Costco may be a discount retailer, but the acquisition of its credit card portfolio looks set in the coming months to help Citigroup erase a discount of another sort: the stubbornly low price at which its stock trades relative to its tangible book value.

Thanks to the Costco deal, third-quarter revenue from Citi-branded cards climbed 15% to $2.2 billion in North America over the same period last year. While Citi doesn't expect the acquisition, completed in mid-June, to be truly accretive until 2017, Chief Financial Officer John Gerspach called the early signs "very encouraging."

That looks like an understatement in light of the fact that when not counting Costco, revenue for Citi cards increased by only 1%. Indeed, while the Costco portfolio amounted to $10.6 billion four months ago, when Citi took it over from American Express, now it is worth in excess of $14 billion.

But the encouraging signs go well beyond Citi's cards business. The once-beleaguered megabank posted double-digit growth in both loans and checking-account deposits despite continuing to shrink its retail network.

Total trading revenue increased 16% to $4.13 billion, growth largely driven by a 35% spike in fixed-income trading and trouncing Chief Executive Michael Corbat's early predictions of growth in the "mid-single digits."

And while both total revenue and net income were down, Citi's profits beat analysts' expectations — something they have done every quarter this year.

"You're really starting to feel an inflection point approaching," said Marty Mosby, an analyst at Vining Sparks. "If you look at quarter-to-quarter, you have a net positive between revenue and expenses, where if you went back a year ago you were at a significant negative drag between revenue going down and expenses going up."

Mosby now expects Citi's stock price to fall back in line with its tangible book value in 2017. Citi's tangible book value is $64.71 per share, but on Friday afternoon the megabank's stock was trading at only $48.83.

Overall net income dropped 11% from the third quarter of 2015, from $4.29 billion to $3.84 billion. Revenue declined 5% to $17.8 billion — beating analysts' predictions of $17.3 billion — mostly due to the continued wind-down of Citi Holdings, the business unit consisting of Citi's unwanted assets.

Just as Citi's deal with Costco caused a steep year-over-year decline in net income last quarter, so this quarter the cost could be felt in the bank's provision for loan losses. It set aside $1.75 billion, an increase of 26% over last quarter and of 10% over the same period last year.
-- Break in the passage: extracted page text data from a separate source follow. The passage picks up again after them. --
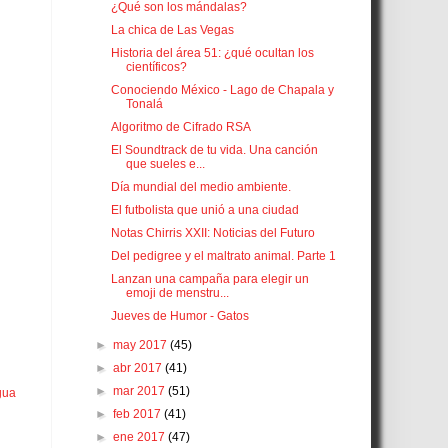
¿Qué son los mándalas?
La chica de Las Vegas
Historia del área 51: ¿qué ocultan los
científicos?
Conociendo México - Lago de Chapala y
Tonalá
Algoritmo de Cifrado RSA
El Soundtrack de tu vida. Una canción
que sueles e...
Día mundial del medio ambiente.
El futbolista que unió a una ciudad
Notas Chirris XXII: Noticias del Futuro
Del pedigree y el maltrato animal. Parte 1
Lanzan una campaña para elegir un
emoji de menstru...
Jueves de Humor - Gatos
►
may 2017
(45)
►
abr 2017
(41)
►
mar 2017
(51)
gua
►
feb 2017
(41)
►
ene 2017
(47)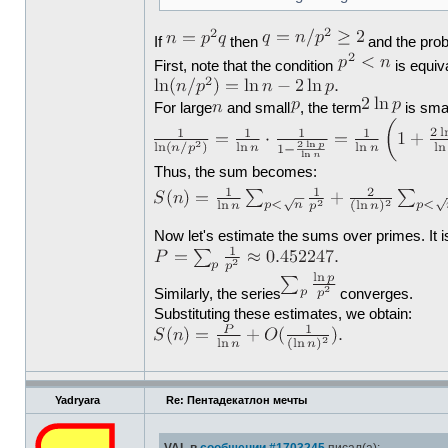
If
then
and the proba
First, note that the condition
is equiv
For large
and small
, the term
is sma
Thus, the sum becomes:
Now let's estimate the sums over primes. It i
Similarly, the series
converges.
Substituting these estimates, we obtain:
Yadryara
Re: Пентадекатлон мечты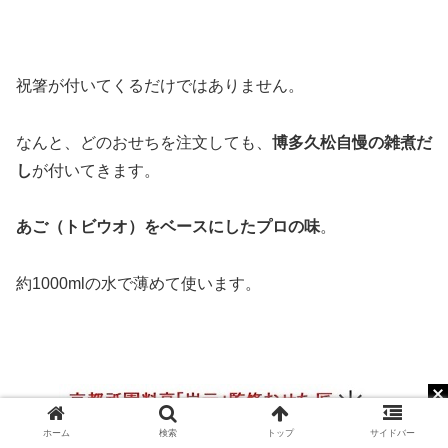
祝箸が付いてくるだけではありません。
なんと、どのおせちを注文しても、
博多久松自慢の雑煮だ
し
が付いてきます。
あご（トビウオ）をベースにしたプロの味
。
約1000mlの水で薄めて使います。
変更・キャンセル 到着日時の選択方法
ホーム
検索
トップ
サイドバー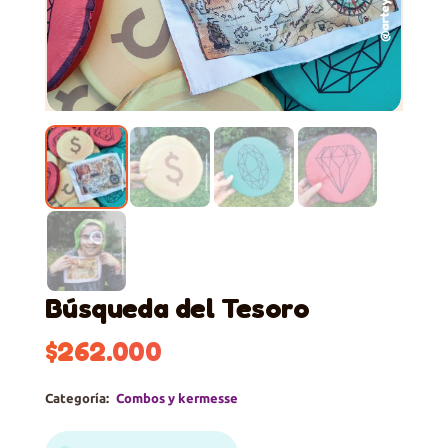
Búsqueda del Tesoro
$
262.000
Categoría:
Combos y kermesse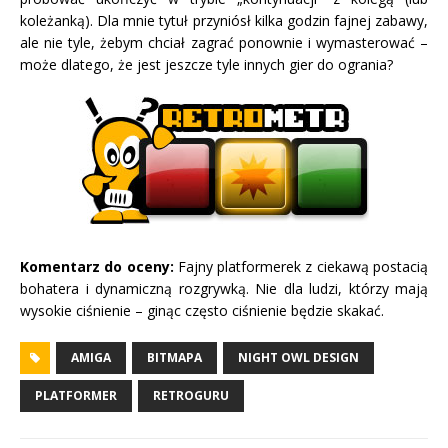
koleżanką). Dla mnie tytuł przyniósł kilka godzin fajnej zabawy,
ale nie tyle, żebym chciał zagrać ponownie i wymasterować –
może dlatego, że jest jeszcze tyle innych gier do ogrania?
Komentarz do oceny:
Fajny platformerek z ciekawą postacią
bohatera i dynamiczną rozgrywką. Nie dla ludzi, którzy mają
wysokie ciśnienie – ginąc często ciśnienie będzie skakać.
AMIGA
BITMAPA
NIGHT OWL DESIGN
PLATFORMER
RETROGURU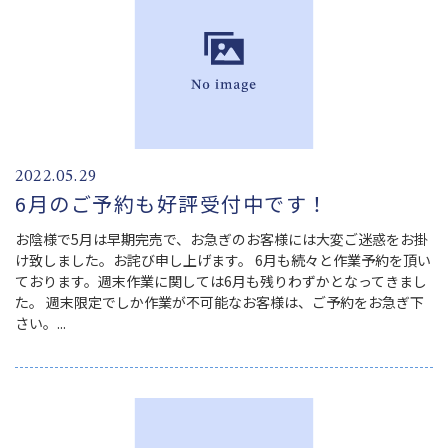
2022.05.29
6月のご予約も好評受付中です！
お陰様で5月は早期完売で、お急ぎのお客様には大変ご迷惑をお掛
け致しました。お詫び申し上げます。 6月も続々と作業予約を頂い
ております。週末作業に関しては6月も残りわずかとなってきまし
た。 週末限定でしか作業が不可能なお客様は、ご予約をお急ぎ下
さい。...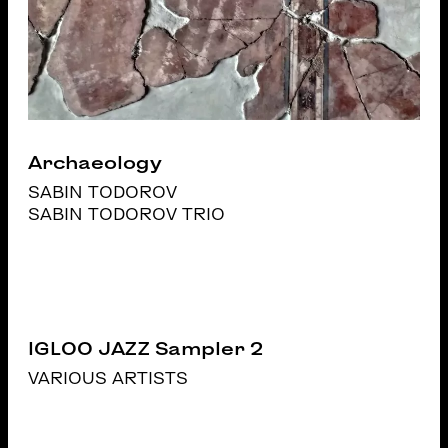
Archaeology
SABIN TODOROV
SABIN TODOROV TRIO
IGLOO JAZZ Sampler 2
VARIOUS ARTISTS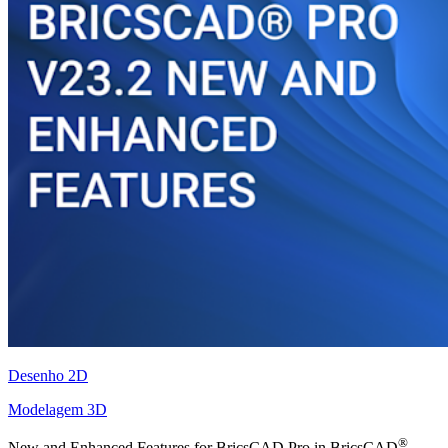
Desenho 2D
Modelagem 3D
®
New and Enhanced Features for BricsCAD Pro in BricsCAD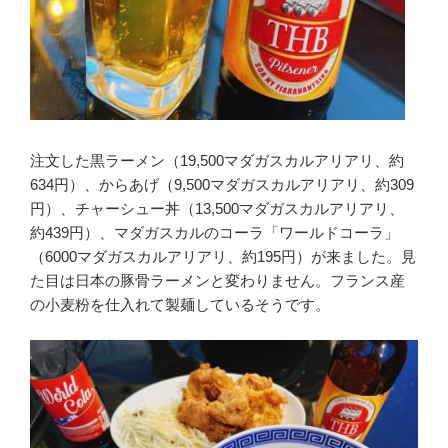
注文した黒ラーメン（19,500マダガスカルアリアリ、約
634円）、からあげ（9,500マダガスカルアリアリ、約309
円）、チャーシュー丼（13,500マダガスカルアリアリ、
約439円）、マダガスカルのコーラ「ワールドコーラ」
（6000マダガスカルアリアリ、約195円）が来ました。見
た目は日本の豚骨ラーメンと変わりません。フランス産
の小麦粉を仕入れて製麺しているそうです。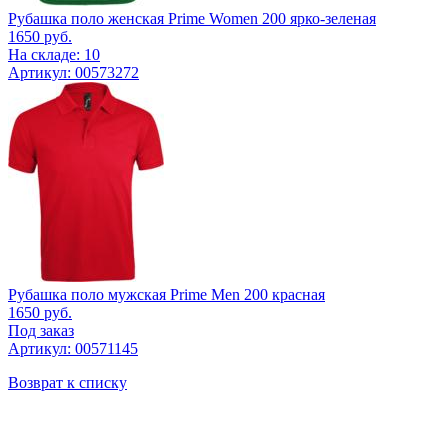
Рубашка поло женская Prime Women 200 ярко-зеленая
1650
руб.
На складе: 10
Артикул: 00573272
Рубашка поло мужская Prime Men 200 красная
1650
руб.
Под заказ
Артикул: 00571145
Возврат к списку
A portion of the increase — between $150 million and $200 million — was directly related to Costco.

But the additional reserves are not to be deplored, said Mosby.

"What's encouraging is that upfront you incur that allowance build, you incur some investment for the transition, and then once you get past that, what we're seeing — and what's most important — is that revenues come in stronger and growth accelerates off the things they're able to accomplish with Costco on board," he said.

The bank's reserves have allowed it to open the floodgates to a surge of new customers. Since becoming the backer of Costco's co-branded cards — netting 11 million cardmembers in the process — Citi has clocked nearly 800,000 new sign-ups for the joint product.

"New account acquisitions have far exceeded our expectations," Gerspach said on a conference call Friday.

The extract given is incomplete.